» **Supplied data**:
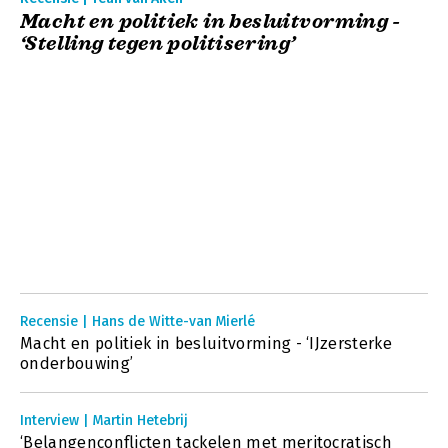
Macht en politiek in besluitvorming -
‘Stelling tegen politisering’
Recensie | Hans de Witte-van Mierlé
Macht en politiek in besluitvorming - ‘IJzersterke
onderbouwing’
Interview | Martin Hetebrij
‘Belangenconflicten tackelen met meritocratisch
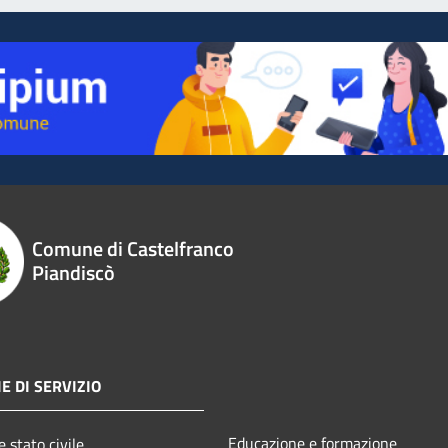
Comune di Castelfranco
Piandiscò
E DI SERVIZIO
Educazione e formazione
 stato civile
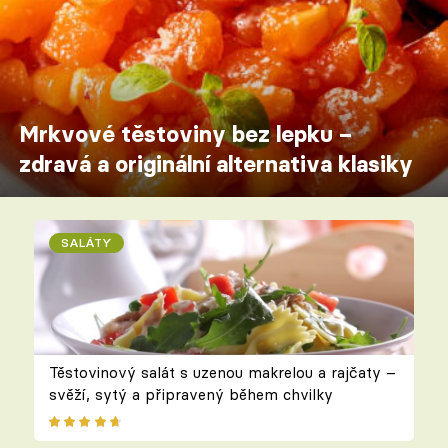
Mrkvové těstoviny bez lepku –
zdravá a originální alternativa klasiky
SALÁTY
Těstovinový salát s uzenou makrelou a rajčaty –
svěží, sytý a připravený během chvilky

--

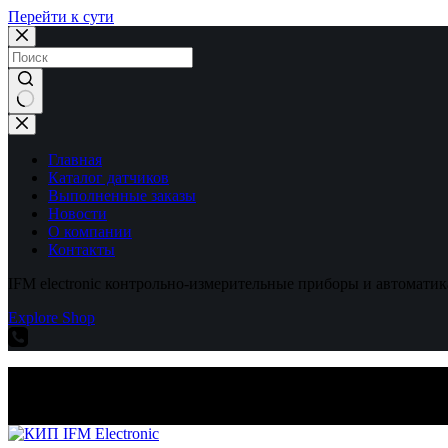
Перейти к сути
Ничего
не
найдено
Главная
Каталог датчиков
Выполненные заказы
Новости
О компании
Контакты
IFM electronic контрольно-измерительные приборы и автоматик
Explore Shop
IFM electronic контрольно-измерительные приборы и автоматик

» **Your task**: Your answer must be the exact lines from the records above, from the one containing "Educazione e formazione" through the one containing "svěží, sytý a připravený během chvilky", both included, with every picture left out.

» **Task result**:
Educazione e formazione
 stato civile
Mrkvové těstoviny bez lepku –
zdravá a originální alternativa klasiky
SALÁTY
Těstovinový salát s uzenou makrelou a rajčaty –
svěží, sytý a připravený během chvilky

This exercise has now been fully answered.